Do you remember when you were in school and there was always one rude, loudmouthed boy at the back of the class shouting out, throwing pieces of pink erasers, flying paper airplanes, flinging elastic bands and generally creating chaos? He was usually older than the rest of the class, having "failed" a few times. Now we know that some kids have learning disabilities, like Dyslexia, Attention Deficit Hyperactivity Disorder known briefly as ADHD or ADD which stands for that without the hyperactivity. Dyslexia is when words and numbers get all scrambled up in the brain. Usually you hear that the words and numbers come out backwards or upside down. When we were younger these terms were not invented and I'm not sure they were even recognized.

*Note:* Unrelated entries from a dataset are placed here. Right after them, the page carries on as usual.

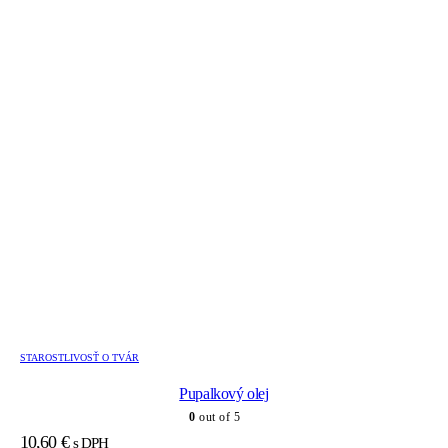
STAROSTLIVOSŤ O TVÁR
Pupalkový olej
0
out of 5
10,60
€
s DPH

The big nuisance at the back of the room was just plain dumb.
The boy that sat at the back of my class was named Will Rock. His name described him perfectly. He was tough as nails and quite scary. No one really talked to him because you never knew how he might respond and no one liked to be humiliated in class. He could be quite vulgar and used colourful language. Sometimes he would say something that would make the whole class burst out laughing and the teacher would have to rein us all back in after sending Will into the hall. I'm sure he spent most of his days either there or in the principal's office. He was likely suspended many times too, although he always seemed to be at school.

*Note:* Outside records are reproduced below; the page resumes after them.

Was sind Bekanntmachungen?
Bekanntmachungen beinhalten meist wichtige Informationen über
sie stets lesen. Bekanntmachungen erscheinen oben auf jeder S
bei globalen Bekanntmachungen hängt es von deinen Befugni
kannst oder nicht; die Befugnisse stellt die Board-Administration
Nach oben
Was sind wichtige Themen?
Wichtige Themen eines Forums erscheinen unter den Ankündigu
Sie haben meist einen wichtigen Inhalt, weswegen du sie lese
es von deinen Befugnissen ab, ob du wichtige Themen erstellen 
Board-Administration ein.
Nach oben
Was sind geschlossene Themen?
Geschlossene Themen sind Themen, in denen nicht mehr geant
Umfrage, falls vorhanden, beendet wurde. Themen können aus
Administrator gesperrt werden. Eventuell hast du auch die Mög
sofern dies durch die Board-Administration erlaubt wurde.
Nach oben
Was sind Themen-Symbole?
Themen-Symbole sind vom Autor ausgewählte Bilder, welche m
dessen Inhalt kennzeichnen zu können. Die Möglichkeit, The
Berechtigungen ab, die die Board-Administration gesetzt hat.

I led an idyllic childhood living in a leafy small town. Most of the houses were Victorian and huge trees lined all the streets. My house was a huge, centre hall planned home with a massive wrap around veranda and circular pointed roof that I have since learned is called a turret. My father screened in the side portion and my parents practically lived there all summer. There was almost an acre of property and a big circular driveway in front. Inside the double front doors was a black and white tiled foyer and plush red carpeted stairs with a curved oak bannister leading up to a two tiered second floor. The living room and dining room flanked the wide hall both facing the front by huge picture windows. On special occasions when we sat in these generously sized rooms we would see cars slowing down to stare. Mostly we sat in the richly panelled den at the back of the house where the TV and in the winter the endlessly burning fireplace were. Those old houses have high ceilings and are hard to heat. That was in the evenings however. We played outside during the day on weekends and after school until our grumbling stomachs sent us running home for meals or the streetlights came on. There were many quirky characters in that town and Will was one of them although I have no idea where he lived. All I know is it wasn't in my neighbourhood.

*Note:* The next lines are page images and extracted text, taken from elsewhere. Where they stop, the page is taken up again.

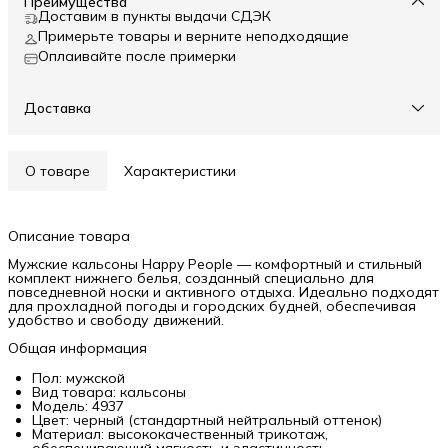
Преимущества
Доставим в пункты выдачи СДЭК
Примерьте товары и верните неподходящие
Оплаивайте после примерки
Доставка
О товаре
Характеристики
Описание товара
Мужские кальсоны Happy People — комфортный и стильный
комплект нижнего белья, созданный специально для
повседневной носки и активного отдыха. Идеально подходят
для прохладной погоды и городских будней, обеспечивая
удобство и свободу движений.
Общая информация
Пол: мужской
Вид товара: кальсоны
Модель: 4937
Цвет: черный (стандартный нейтральный оттенок)
Материал: высококачественный трикотаж,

I'm not sure if Will had many friends. We certainly didn't invite him to play with us. In fact I'm quite sure we would cross the street to avoid him if we happened to run into him in our travels. The entire town was our playground and we rode our "Mustang" bikes with the banana seats all around. Those long seats just begged to be occupied by two so we usually rode "double". A second person came in handy to hold the transistor radio, that was held together with black electrical tape from being dropped so many times, while we sped around town. Life for me and my friends was grand.
After school in warm weather we would often congregate at the river, the "Mighty Maitland", as it was known to everyone. Some kids liked the huge bridge to jump off but I was never that brave, even though I was an experienced swimmer, having been forced to take swimming lessons from a very young age. My mother couldn't swim and I think may have developed a fear of water. She vowed that all four of us would learn to swim. Every morning in the summer we would be roused from our slumber, given a good breakfast and make the trek to the local swimming pool for swimming lessons. Now you must understand that it's chilly some mornings at 8 o'clock when there's still dew on the ground. That brisk temperature felt warm after plunging into frigid water in an unheated pool. To me it was torture and I longed for my cozy bed. What are lazy summer mornings for, if not for sleeping in until noon?